(ABOUT THIS TASK): Images do not belong in the copy. Retype all the entries below exactly.

(THE DATA):
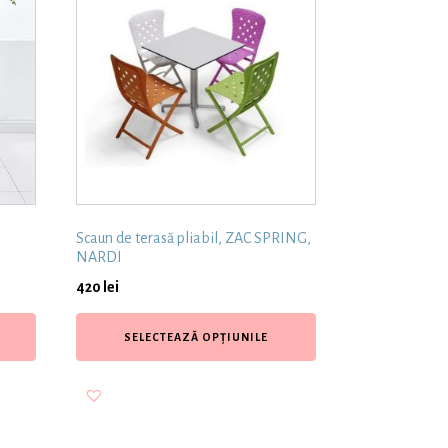
Scaun de terasă pliabil, ZAC SPRING,
NARDI
420
lei
SELECTEAZĂ OPȚIUNILE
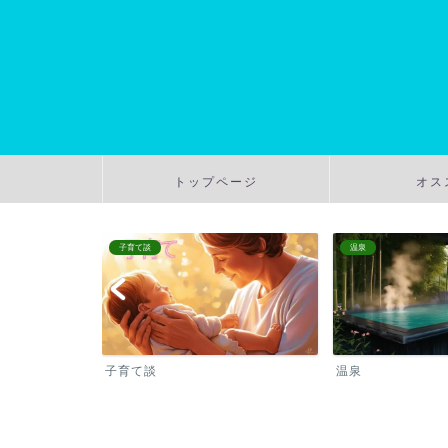
トップページ
オス
子育て談
温泉
子育て談
温泉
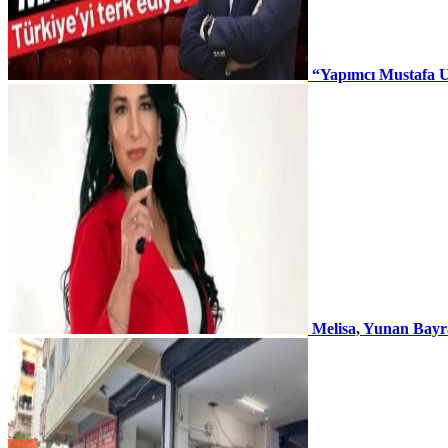
“Yapımcı Mustafa U
Melisa, Yunan Bayr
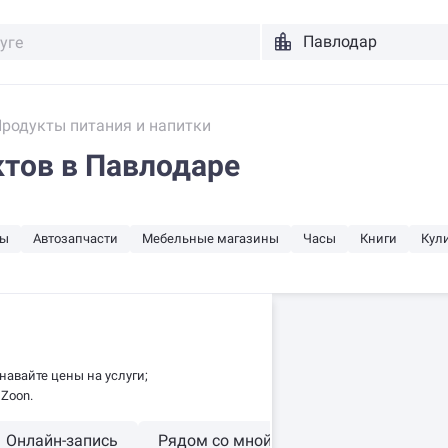
родукты питания и напитки
тов в Павлодаре
ры
Автозапчасти
Мебельные магазины
Часы
Книги
Кул
навайте цены на услуги;
Zoon.
Онлайн-запись
Рядом со мной
Круглосуточно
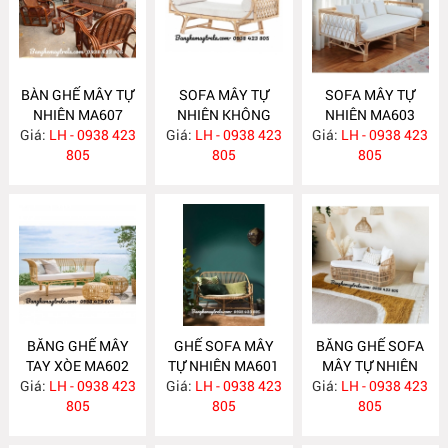
BÀN GHẾ MÂY TỰ
SOFA MÂY TỰ
SOFA MÂY TỰ
NHIÊN MA607
NHIÊN KHÔNG
NHIÊN MA603
Giá:
LH - 0938 423
Giá:
TỰA MA604
LH - 0938 423
Giá:
LH - 0938 423
805
805
805
BĂNG GHẾ MÂY
GHẾ SOFA MÂY
BĂNG GHẾ SOFA
TAY XÒE MA602
TỰ NHIÊN MA601
MÂY TỰ NHIÊN
Giá:
LH - 0938 423
Giá:
LH - 0938 423
Giá:
LH - 0938 423
MA597
805
805
805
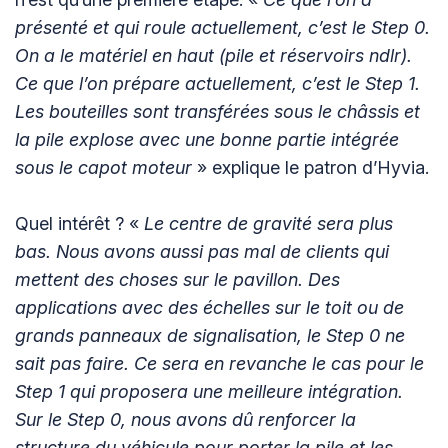
présenté et qui roule actuellement, c’est le Step 0.
On a le matériel en haut (pile et réservoirs ndlr).
Ce que l’on prépare actuellement, c’est le Step 1.
Les bouteilles sont transférées sous le châssis et
la pile explose avec une bonne partie intégrée
sous le capot moteur
» explique le patron d’Hyvia.
Quel intérêt ? «
Le centre de gravité sera plus
bas. Nous avons aussi pas mal de clients qui
mettent des choses sur le pavillon. Des
applications avec des échelles sur le toit ou de
grands panneaux de signalisation, le Step 0 ne
sait pas faire. Ce sera en revanche le cas pour le
Step 1 qui proposera une meilleure intégration.
Sur le Step 0, nous avons dû renforcer la
structure du véhicule pour porter la pile et les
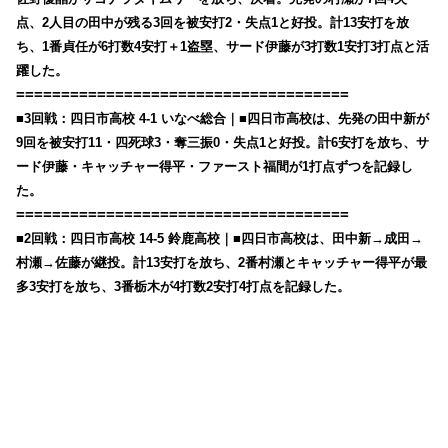
点、2人目の田中が残る3回を被安打2・失点1と好投。計13安打を放
ち、1番貞任が6打数4安打＋1盗塁、サード伊藤が3打数1安打3打点と活
躍した。
=====================================
■3回戦：四日市高校 4-1 いなべ総合｜■四日市高校は、先発の田中新が
9回を被安打11・四死球3・奪三振0・失点1と好投。計6安打を放ち、サ
ード伊藤・キャッチャー得平・ファースト福間が1打点ずつを記録し
た。
=====================================
■2回戦：四日市高校 14-5 鈴鹿高校｜■四日市高校は、田中新→成田→
村瀬→佐藤が継投。計13安打を放ち、2番村瀬とキャッチャー得平が最
多3安打を放ち、3番栃木が4打数2安打4打点を記録した。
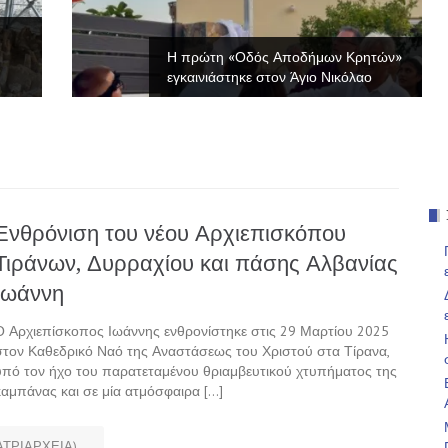
Η πρώτη «Οδός Αποδήμων Κρητών»
εγκαινιάστηκε στον Άγιο Νικόλαο
Ενθρόνιση του νέου Αρχιεπισκόπου
Τιράνων, Δυρραχίου και πάσης Αλβανίας
Ιωάννη
Ο Αρχιεπίσκοπος Ιωάννης ενθρονίστηκε στις 29 Μαρτίου 2025
στον Καθεδρικό Ναό της Αναστάσεως του Χριστού στα Τίρανα,
υπό τον ήχο του παρατεταμένου θριαμβευτικού χτυπήματος της
καμπάνας και σε μία ατμόσφαιρα […]
ΑΤΡΙΑΡΧΕΙΑ)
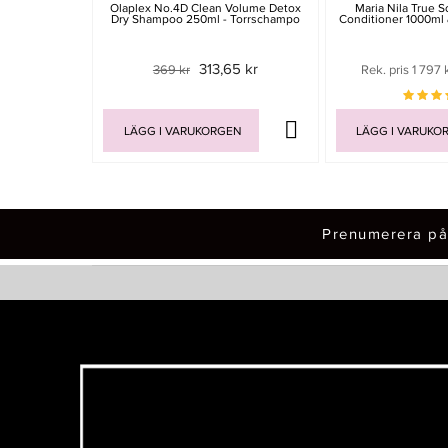
Olaplex No.4D Clean Volume Detox
Maria Nila True 
Dry Shampoo 250ml - Torrschampo
Conditioner 1000ml
313,65 kr
369 kr
Rek. pris 1 797 
LÄGG I VARUKORGEN
LÄGG I VARUKO
Prenumerera på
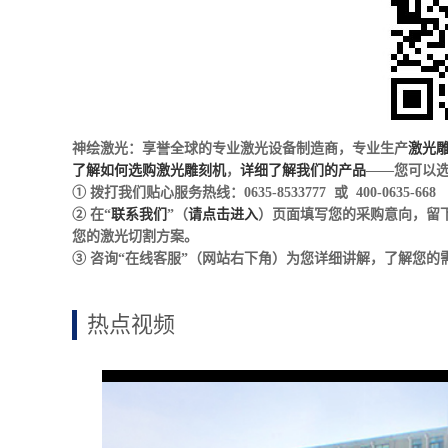
神绘激光：享誉全球的专业激光设备制造商，专业生产
激光
了解如何选购激光雕刻机
，
详细了解我们的产品
——您可以选
① 拨打我们贴心服务热线：0635-8533777 或 400-0635-668
② 在“
联系我们
”（
请点击进入
）页面填写您的采购意向，留
您的激光切割方案。
③ 咨询“在线客服”（网站右下角）为您详细讲解，了解您
热点视频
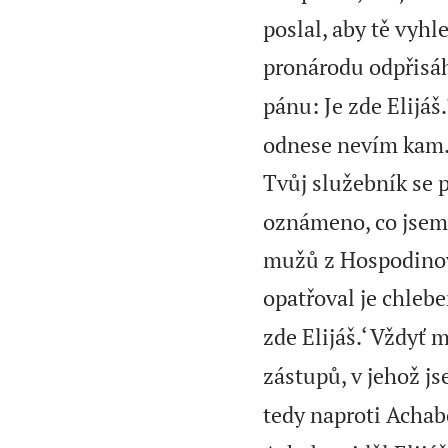
poslal, aby tě vyhl
pronárodu odpřisáh
pánu: Je zde Elijáš.
odnese nevím kam. 
Tvůj služebník se 
oznámeno, co jsem 
mužů z Hospodinový
opatřoval je chleb
zde Elijáš.‘ Vždyť 
zástupů, v jehož j
tedy naproti Achab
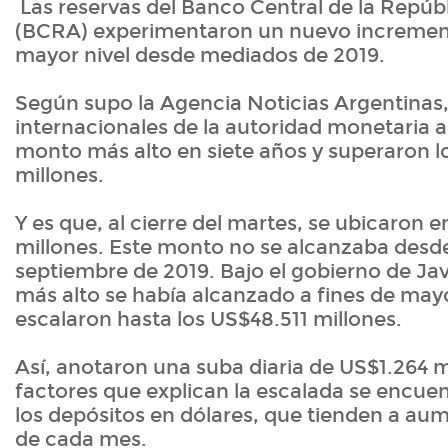
Las reservas del Banco Central de la Repúb
(BCRA) experimentaron un nuevo increment
mayor nivel desde mediados de 2019.
Según supo la Agencia Noticias Argentinas,
internacionales de la autoridad monetaria a
monto más alto en siete años y superaron 
millones.
Y es que, al cierre del martes, se ubicaron 
millones. Este monto no se alcanzaba desde
septiembre de 2019. Bajo el gobierno de Javie
más alto se había alcanzado a fines de ma
escalaron hasta los US$48.511 millones.
Así, anotaron una suba diaria de US$1.264 mi
factores que explican la escalada se encue
los depósitos en dólares, que tienden a au
de cada mes.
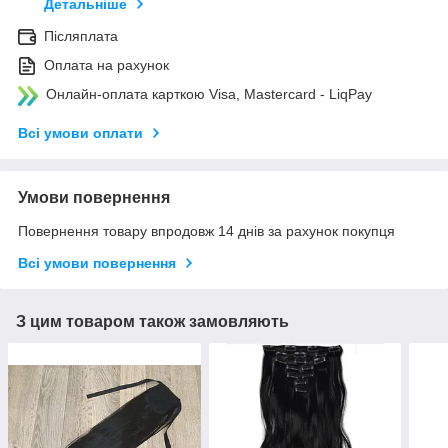
Детальніше
Післяплата
Оплата на рахунок
Онлайн-оплата карткою Visa, Mastercard - LiqPay
Всі умови оплати
Умови повернення
Повернення товару впродовж 14 днів за рахунок покупця
Всі умови повернення
З цим товаром також замовляють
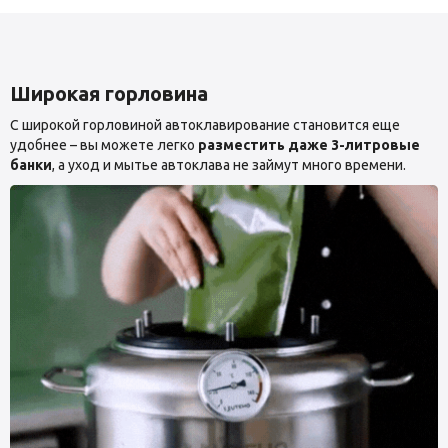
Широкая горловина
С широкой горловиной автоклавирование становится еще
удобнее – вы можете легко
разместить даже 3-литровые
банки
, а уход и мытье автоклава не займут много времени.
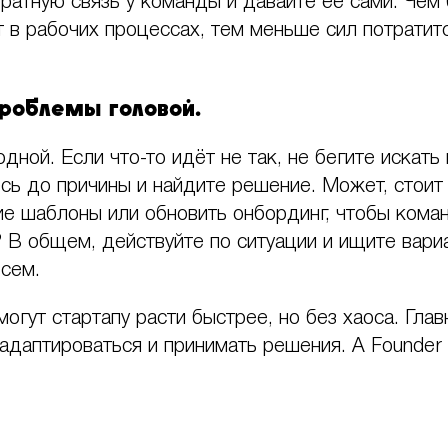
ратную связь у команды и давайте ее сами. Чем
т в рабочих процессах, тем меньше сил потратит
роблемы головой.
ной. Если что-то идёт не так, не бегите искат
сь до причины и найдите решение. Может, стоит
ие шаблоны или обновить онбординг, чтобы кома
 В общем, действуйте по ситуации и ищите вари
всем.
огут стартапу расти быстрее, но без хаоса. Гла
адаптироваться и принимать решения. А Founder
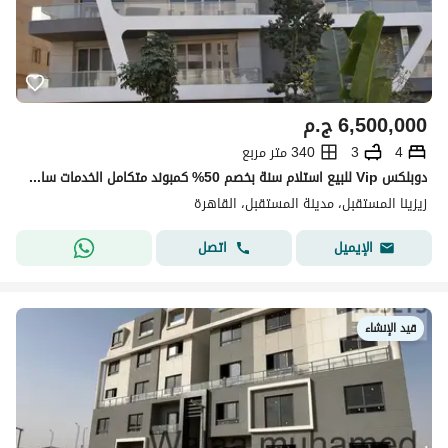
6,500,000
ج.م
4
3
340 متر مربع
دوبلكس Vip للبيع استلام سنة بخصم 50% كمبوند متكامل الخدمات ساكن و عايش في المستقبل سيتي بجوار هاب تاون حسن علام و بلوم فيلدز
زيزينا المستقبل، مدينة المستقبل، القاهرة
اتصل
الإيميل
قيد الإنشاء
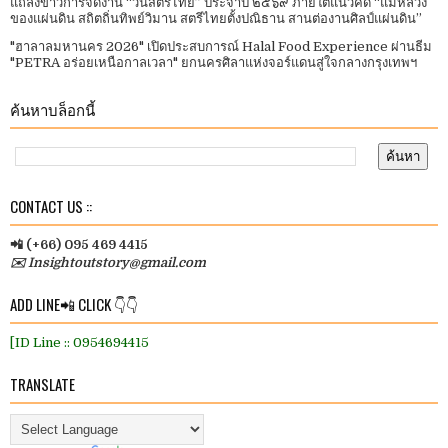
แถลงข่าวการจัดงาน “วันสตรีไทย” ประจําปี ๒๕๖๙ ภายใต้แนวคิด “แม่หลวง
ของแผ่นดิน สถิตถิ่นทิพย์วิมาน สตรีไทยตั้งปณิธาน สานต่องานศิลป์แผ่นดิน”
"ฮาลาลมหานคร 2026" เปิดประสบการณ์ Halal Food Experience ผ่านธีม
"PETRA อร่อยเหนือกาลเวลา" ยกนครศิลาแห่งจอร์แดนสู่ใจกลางกรุงเทพฯ
ค้นหาบล็อกนี้
CONTACT US ::
📲 (+66) 095 469 4415
✉️ Insightoutstory@gmail.com
ADD LINE📲 CLICK 👇👇
[ID Line :: 0954694415
TRANSLATE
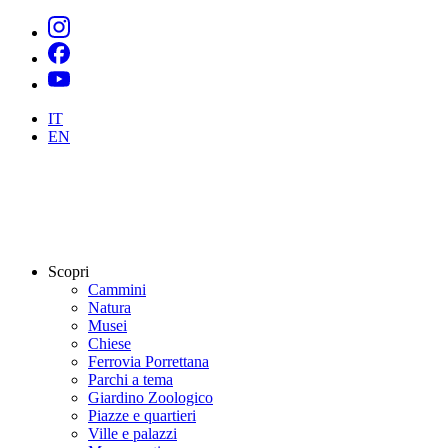
IT
EN
Scopri
Cammini
Natura
Musei
Chiese
Ferrovia Porrettana
Parchi a tema
Giardino Zoologico
Piazze e quartieri
Ville e palazzi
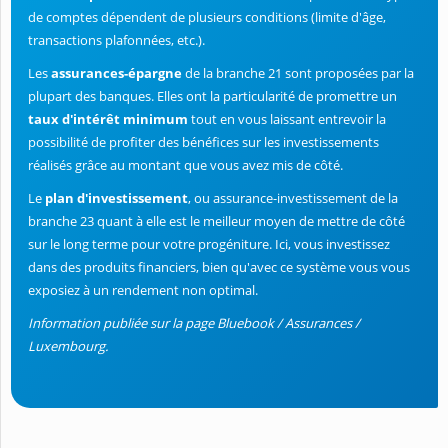
de comptes dépendent de plusieurs conditions (limite d'âge,
transactions plafonnées, etc.).
Les
assurances-épargne
de la branche 21 sont proposées par la
plupart des banques. Elles ont la particularité de promettre un
taux d'intérêt minimum
tout en vous laissant entrevoir la
possibilité de profiter des bénéfices sur les investissements
réalisés grâce au montant que vous avez mis de côté.
Le
plan d'investissement
, ou assurance-investissement de la
branche 23 quant à elle est le meilleur moyen de mettre de côté
sur le long terme pour votre progéniture. Ici, vous investissez
dans des produits financiers, bien qu'avec ce système vous vous
exposiez à un rendement non optimal.
Information publiée sur la page Bluebook / Assurances /
Luxembourg.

(ANSWER BELOW):
Scaun de terasă pliabil, ZAC SPRING,
NARDI
420
lei
SELECTEAZĂ OPȚIUNILE
トップページ
オス
子育て談
温泉
子育て談
温泉
“Yapımcı Mustafa U
Melisa, Yunan Bayr
родукты питания и напитки
тов в Павлодаре
ры
Автозапчасти
Мебельные магазины
Часы
Книги
Кул
навайте цены на услуги;
Zoon.
Онлайн-запись
Рядом со мной
Круглосуточно
BÀN GHẾ MÂY TỰ
SOFA MÂY TỰ
SOFA MÂY TỰ
NHIÊN MA607
NHIÊN KHÔNG
NHIÊN MA603
Giá:
LH - 0938 423
Giá:
TỰA MA604
LH - 0938 423
Giá:
LH - 0938 423
805
805
805
BĂNG GHẾ MÂY
GHẾ SOFA MÂY
BĂNG GHẾ SOFA
TAY XÒE MA602
TỰ NHIÊN MA601
MÂY TỰ NHIÊN
Giá:
LH - 0938 423
Giá:
LH - 0938 423
Giá:
LH - 0938 423
MA597
805
805
805
présenté et qui roule actuellement, c’est le Step 0.
On a le matériel en haut (pile et réservoirs ndlr).
Ce que l’on prépare actuellement, c’est le Step 1.
Les bouteilles sont transférées sous le châssis et
la pile explose avec une bonne partie intégrée
sous le capot moteur
» explique le patron d’Hyvia.
Quel intérêt ? «
Le centre de gravité sera plus
bas. Nous avons aussi pas mal de clients qui
mettent des choses sur le pavillon. Des
applications avec des échelles sur le toit ou de
grands panneaux de signalisation, le Step 0 ne
sait pas faire. Ce sera en revanche le cas pour le
Step 1 qui proposera une meilleure intégration.
Sur le Step 0, nous avons dû renforcer la
structure du véhicule pour porter la pile et les
点、2人目の田中が残る3回を被安打2・失点1と好投。計13安打を放
ち、1番貞任が6打数4安打＋1盗塁、サード伊藤が3打数1安打3打点と活
躍した。
=====================================
■3回戦：四日市高校 4-1 いなべ総合｜■四日市高校は、先発の田中新が
9回を被安打11・四死球3・奪三振0・失点1と好投。計6安打を放ち、サ
ード伊藤・キャッチャー得平・ファースト福間が1打点ずつを記録し
た。
=====================================
■2回戦：四日市高校 14-5 鈴鹿高校｜■四日市高校は、田中新→成田→
村瀬→佐藤が継投。計13安打を放ち、2番村瀬とキャッチャー得平が最
多3安打を放ち、3番栃木が4打数2安打4打点を記録した。
Η πρώτη «Οδός Αποδήμων Κρητών»
εγκαινιάστηκε στον Άγιο Νικόλαο
Ενθρόνιση του νέου Αρχιεπισκόπου
Τιράνων, Δυρραχίου και πάσης Αλβανίας
Ιωάννη
Ο Αρχιεπίσκοπος Ιωάννης ενθρονίστηκε στις 29 Μαρτίου 2025
στον Καθεδρικό Ναό της Αναστάσεως του Χριστού στα Τίρανα,
υπό τον ήχο του παρατεταμένου θριαμβευτικού χτυπήματος της
καμπάνας και σε μία ατμόσφαιρα […]
ΑΤΡΙΑΡΧΕΙΑ)
Olaplex No.4D Clean Volume Detox
Maria Nila True 
Dry Shampoo 250ml - Torrschampo
Conditioner 1000ml
313,65 kr
369 kr
Rek. pris 1 797 
LÄGG I VARUKORGEN
LÄGG I VARUKO
Prenumerera på
神绘激光：享誉全球的专业激光设备制造商，专业生产
激光
了解如何选购激光雕刻机
，
详细了解我们的产品
——您可以选
① 拨打我们贴心服务热线：0635-8533777 或 400-0635-668
② 在“
联系我们
”（
请点击进入
）页面填写您的采购意向，留
您的激光切割方案。
③ 咨询“在线客服”（网站右下角）为您详细讲解，了解您
热点视频
poslal, aby tě vyhl
pronárodu odpřisáh
pánu: Je zde Elijáš.
odnese nevím kam. 
Tvůj služebník se 
oznámeno, co jsem 
mužů z Hospodinový
opatřoval je chleb
zde Elijáš.‘ Vždyť 
zástupů, v jehož j
tedy naproti Achab
Las reservas del Banco Central de la Repúb
(BCRA) experimentaron un nuevo increment
mayor nivel desde mediados de 2019.
Según supo la Agencia Noticias Argentinas,
internacionales de la autoridad monetaria a
monto más alto en siete años y superaron 
millones.
Y es que, al cierre del martes, se ubicaron 
millones. Este monto no se alcanzaba desde
septiembre de 2019. Bajo el gobierno de Javie
más alto se había alcanzado a fines de ma
escalaron hasta los US$48.511 millones.
Así, anotaron una suba diaria de US$1.264 mi
factores que explican la escalada se encue
los depósitos en dólares, que tienden a au
de cada mes.
Детальніше
Післяплата
Оплата на рахунок
Онлайн-оплата карткою Visa, Mastercard - LiqPay
Всі умови оплати
Умови повернення
Повернення товару впродовж 14 днів за рахунок покупця
Всі умови повернення
З цим товаром також замовляють
Широкая горловина
С широкой горловиной автоклавирование становится еще
удобнее – вы можете легко
разместить даже 3-литровые
банки
, а уход и мытье автоклава не займут много времени.
ратную связь у команды и давайте ее сами. Чем
т в рабочих процессах, тем меньше сил потратит
роблемы головой.
ной. Если что-то идёт не так, не бегите искат
сь до причины и найдите решение. Может, стоит
ие шаблоны или обновить онбординг, чтобы кома
 В общем, действуйте по ситуации и ищите вари
всем.
огут стартапу расти быстрее, но без хаоса. Гла
адаптироваться и принимать решения. А Founder
6,500,000
ج.م
4
3
340 متر مربع
دوبلكس Vip للبيع استلام سنة بخصم 50% كمبوند متكامل الخدمات ساكن و عايش في المستقبل سيتي بجوار هاب تاون حسن علام و بلوم فيلدز
زيزينا المستقبل، مدينة المستقبل، القاهرة
اتصل
الإيميل
قيد الإنشاء
แถลงข่าวการจัดงาน “วันสตรีไทย” ประจําปี ๒๕๖๙ ภายใต้แนวคิด “แม่หลวง
ของแผ่นดิน สถิตถิ่นทิพย์วิมาน สตรีไทยตั้งปณิธาน สานต่องานศิลป์แผ่นดิน”
"ฮาลาลมหานคร 2026" เปิดประสบการณ์ Halal Food Experience ผ่านธีม
"PETRA อร่อยเหนือกาลเวลา" ยกนครศิลาแห่งจอร์แดนสู่ใจกลางกรุงเทพฯ
ค้นหาบล็อกนี้
CONTACT US ::
📲 (+66) 095 469 4415
✉️ Insightoutstory@gmail.com
ADD LINE📲 CLICK 👇👇
[ID Line :: 0954694415
TRANSLATE
IT
EN
Scopri
Cammini
Natura
Musei
Chiese
Ferrovia Porrettana
Parchi a tema
Giardino Zoologico
Piazze e quartieri
Ville e palazzi
de comptes dépendent de plusieurs conditions (limite d'âge,
transactions plafonnées, etc.).
Les
assurances-épargne
de la branche 21 sont proposées par la
plupart des banques. Elles ont la particularité de promettre un
taux d'intérêt minimum
tout en vous laissant entrevoir la
possibilité de profiter des bénéfices sur les investissements
réalisés grâce au montant que vous avez mis de côté.
Le
plan d'investissement
, ou assurance-investissement de la
branche 23 quant à elle est le meilleur moyen de mettre de côté
sur le long terme pour votre progéniture. Ici, vous investissez
dans des produits financiers, bien qu'avec ce système vous vous
exposiez à un rendement non optimal.
Information publiée sur la page Bluebook / Assurances /
Luxembourg.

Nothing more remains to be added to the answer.